▶ Dataset content:

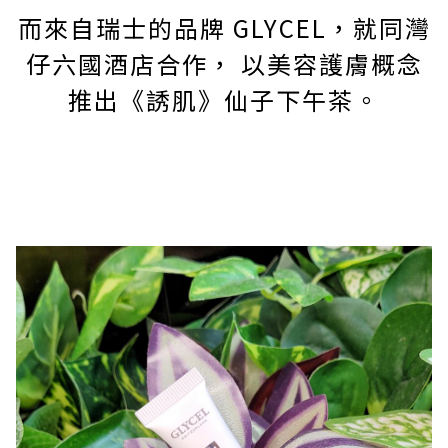
而來自瑞士的品牌 GLYCEL，就同灣
仔六國酒店合作， 以美容護膚概念
推出《誘肌》仙子下午茶。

▶ What this task involves: Restate all of the data word for word and include no pictures.

▶ Final answer:
而來自瑞士的品牌 GLYCEL，就同灣
仔六國酒店合作， 以美容護膚概念
推出《誘肌》仙子下午茶。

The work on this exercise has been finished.